C’è un racconto del vangelo che Caterina usa (cfr. CLIX) per esplicitare il dono specifico della vita religiosa all'interno dell’Ordine(dove ci sono laici e consacrati). Pietro domanda a Gesù: “Maestro, noi abbiamo lasciato ogni cosa per tuo amore e abbiamo seguito te: cosa ci darai?”. E Gesù, che Caterina chiama “Verità”, risponde: “Vi darò il cento per uno e la vita eterna” (cfr. Mt 19,27-30; Mc 10,28-30; Lc 18,28-30). E Caterina spiega. Cosa è questo “cento”? Si tratta forse di ricchezze? No! C’è qualcosa che l’uomo ha ed è più preziosa di ogni cosa: la propria volontà. Quando questa volontà, che non è altro che la libertà, viene indirizzata a Dio solo, questa volontà è l’uno che l’uomo dona a Dio. L’uomo sceglie liberamente di mettere Dio al primo posto nella sua vita, e Dio cosa gli dà in cambio? Il “cento per uno”: ciò cui non puoi aggiungere altro, perché è in sé una pienezza. E questa pienezza noi tutti sappiamo cosa è, perché sentiamo che il nostro cuore umano ci porta ad averne sempre sete: è l’amore. A chi si fida di lui e lo sceglie liberamente; a chi sceglie di porre Dio al centro della propria vita al posto del proprio io; a chi sceglie l’obbedienza domenicana, Dio promette la pienezza dell’amore. È la vita eterna che Dio promette nel racconto del vangelo, che non è altro che la carità. La carità, infatti, “entra come donna, come regina in cielo”. Ma questo dono promesso a chi fa voto di obbedienza è anche per coloro che scelgono di vivere tale virtù nel proprio stato laicale, lasciando che sia Dio e regnare nelle loro vite e condurli per le sue strade. I due comandamenti dell’amore, al cuore del carisma, sono dunque realizzati pienamente dal domenicano quando egli, promettendo e vivendo l’obbedienza, riceve in dono da Cristo la Sua capacità di amare.

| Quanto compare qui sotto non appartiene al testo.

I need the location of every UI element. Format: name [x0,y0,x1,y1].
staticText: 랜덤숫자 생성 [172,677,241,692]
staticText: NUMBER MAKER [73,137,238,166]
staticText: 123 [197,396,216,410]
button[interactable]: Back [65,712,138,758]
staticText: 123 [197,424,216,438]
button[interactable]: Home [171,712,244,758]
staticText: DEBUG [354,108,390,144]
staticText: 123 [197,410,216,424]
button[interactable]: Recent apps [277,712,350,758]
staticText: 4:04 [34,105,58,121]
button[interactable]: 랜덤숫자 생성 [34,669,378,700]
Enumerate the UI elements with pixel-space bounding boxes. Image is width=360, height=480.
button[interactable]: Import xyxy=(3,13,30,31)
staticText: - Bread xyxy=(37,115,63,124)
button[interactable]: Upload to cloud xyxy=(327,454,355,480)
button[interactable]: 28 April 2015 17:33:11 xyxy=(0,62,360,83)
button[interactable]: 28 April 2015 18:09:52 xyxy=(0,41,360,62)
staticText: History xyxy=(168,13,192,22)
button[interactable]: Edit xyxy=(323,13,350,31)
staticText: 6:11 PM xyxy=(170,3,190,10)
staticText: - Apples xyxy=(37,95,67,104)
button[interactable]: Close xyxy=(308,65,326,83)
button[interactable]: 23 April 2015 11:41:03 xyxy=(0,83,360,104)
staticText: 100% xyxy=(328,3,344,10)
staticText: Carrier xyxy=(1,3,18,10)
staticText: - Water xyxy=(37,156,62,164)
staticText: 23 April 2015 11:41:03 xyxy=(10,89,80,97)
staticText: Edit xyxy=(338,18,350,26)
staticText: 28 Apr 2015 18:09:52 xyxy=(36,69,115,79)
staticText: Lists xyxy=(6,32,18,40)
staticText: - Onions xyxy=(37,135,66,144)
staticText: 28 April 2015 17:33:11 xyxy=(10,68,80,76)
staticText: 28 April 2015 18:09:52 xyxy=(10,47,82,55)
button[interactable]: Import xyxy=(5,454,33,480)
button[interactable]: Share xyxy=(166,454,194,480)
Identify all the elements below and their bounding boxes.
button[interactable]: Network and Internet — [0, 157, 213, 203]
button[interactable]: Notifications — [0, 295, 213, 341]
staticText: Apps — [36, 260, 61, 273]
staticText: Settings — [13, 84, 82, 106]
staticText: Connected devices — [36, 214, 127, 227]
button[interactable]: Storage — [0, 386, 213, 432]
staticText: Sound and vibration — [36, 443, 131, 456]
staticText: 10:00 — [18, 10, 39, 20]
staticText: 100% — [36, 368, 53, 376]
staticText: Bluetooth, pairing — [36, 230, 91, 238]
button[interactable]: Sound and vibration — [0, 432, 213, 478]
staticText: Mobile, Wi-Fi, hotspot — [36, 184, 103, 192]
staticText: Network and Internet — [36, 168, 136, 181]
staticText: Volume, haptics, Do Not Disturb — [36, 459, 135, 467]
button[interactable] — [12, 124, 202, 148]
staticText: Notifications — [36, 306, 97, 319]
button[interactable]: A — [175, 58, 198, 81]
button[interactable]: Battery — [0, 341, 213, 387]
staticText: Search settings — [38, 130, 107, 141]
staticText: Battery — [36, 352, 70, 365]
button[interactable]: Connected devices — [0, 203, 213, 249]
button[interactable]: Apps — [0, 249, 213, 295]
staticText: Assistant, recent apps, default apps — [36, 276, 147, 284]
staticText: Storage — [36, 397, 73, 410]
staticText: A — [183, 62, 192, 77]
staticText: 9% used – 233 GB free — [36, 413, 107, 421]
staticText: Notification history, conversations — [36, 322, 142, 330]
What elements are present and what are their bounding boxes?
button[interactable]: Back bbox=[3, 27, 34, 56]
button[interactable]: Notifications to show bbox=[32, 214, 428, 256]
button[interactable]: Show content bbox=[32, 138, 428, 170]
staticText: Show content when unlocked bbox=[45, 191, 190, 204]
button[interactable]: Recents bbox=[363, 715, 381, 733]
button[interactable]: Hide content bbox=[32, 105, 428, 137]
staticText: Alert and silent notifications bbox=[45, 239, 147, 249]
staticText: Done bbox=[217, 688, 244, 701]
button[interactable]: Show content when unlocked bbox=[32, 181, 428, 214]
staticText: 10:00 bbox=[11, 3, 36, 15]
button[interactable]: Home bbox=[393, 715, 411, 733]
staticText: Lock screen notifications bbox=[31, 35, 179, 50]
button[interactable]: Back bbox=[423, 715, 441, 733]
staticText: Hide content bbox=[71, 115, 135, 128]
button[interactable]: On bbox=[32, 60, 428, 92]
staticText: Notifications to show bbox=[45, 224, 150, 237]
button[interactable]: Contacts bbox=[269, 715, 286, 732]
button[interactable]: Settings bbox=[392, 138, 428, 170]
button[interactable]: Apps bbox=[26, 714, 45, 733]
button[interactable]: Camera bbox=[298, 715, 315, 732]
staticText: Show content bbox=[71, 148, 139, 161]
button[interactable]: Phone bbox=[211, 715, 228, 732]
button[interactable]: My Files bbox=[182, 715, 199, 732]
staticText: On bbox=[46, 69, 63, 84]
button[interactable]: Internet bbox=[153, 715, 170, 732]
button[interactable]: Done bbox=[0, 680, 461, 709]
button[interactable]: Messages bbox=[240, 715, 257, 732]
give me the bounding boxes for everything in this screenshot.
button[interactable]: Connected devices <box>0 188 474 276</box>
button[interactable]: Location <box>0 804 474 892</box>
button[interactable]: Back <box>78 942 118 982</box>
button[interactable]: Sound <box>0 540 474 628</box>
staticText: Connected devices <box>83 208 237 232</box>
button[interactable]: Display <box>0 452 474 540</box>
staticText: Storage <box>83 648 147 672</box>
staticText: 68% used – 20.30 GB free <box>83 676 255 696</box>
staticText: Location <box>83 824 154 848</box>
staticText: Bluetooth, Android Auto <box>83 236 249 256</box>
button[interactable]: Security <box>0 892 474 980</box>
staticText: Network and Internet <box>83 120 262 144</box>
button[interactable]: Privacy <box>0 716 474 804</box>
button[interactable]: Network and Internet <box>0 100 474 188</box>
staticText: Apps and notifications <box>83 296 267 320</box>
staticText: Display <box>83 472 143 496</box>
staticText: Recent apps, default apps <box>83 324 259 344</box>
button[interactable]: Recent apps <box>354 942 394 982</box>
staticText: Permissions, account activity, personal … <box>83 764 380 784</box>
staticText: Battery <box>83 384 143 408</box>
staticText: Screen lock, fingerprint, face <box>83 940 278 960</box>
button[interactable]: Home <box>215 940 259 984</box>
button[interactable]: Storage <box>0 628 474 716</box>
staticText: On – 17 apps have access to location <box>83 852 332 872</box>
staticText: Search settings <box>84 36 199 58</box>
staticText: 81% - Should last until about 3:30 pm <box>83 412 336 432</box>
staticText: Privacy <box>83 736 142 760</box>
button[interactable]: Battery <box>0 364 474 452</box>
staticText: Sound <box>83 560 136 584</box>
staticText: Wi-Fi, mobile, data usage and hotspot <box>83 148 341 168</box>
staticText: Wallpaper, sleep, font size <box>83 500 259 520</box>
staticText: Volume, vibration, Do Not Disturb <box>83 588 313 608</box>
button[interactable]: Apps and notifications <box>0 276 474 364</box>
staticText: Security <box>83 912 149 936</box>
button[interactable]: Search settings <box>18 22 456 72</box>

Frutto di questo scambio tra Dio e l’uomo è la gioia(cfr. CLX), il cuore largo e libero e non doppio e piccolo. Il vero amore, infatti, è aperto a tutti, perciò chi lo possiede è pienamente felice. Per questo, il domenicano non può che essere sempre pieno di gioia. Una gioia che non è superficiale allegria, e che alimenta la sua vita interiore anche tra le prove e le fatiche. Si tratta, infatti, di una gioia profonda, di una sorgente di vita che continuamente scorre nel suo cuore e alimenta la sua persona. E che è anche, senza dubbio, la sua prima, vera, feconda predicazione. Questa gioia vediamo nella vita di S.Domenico e imploriamo per tutti i suoi figli e figlie.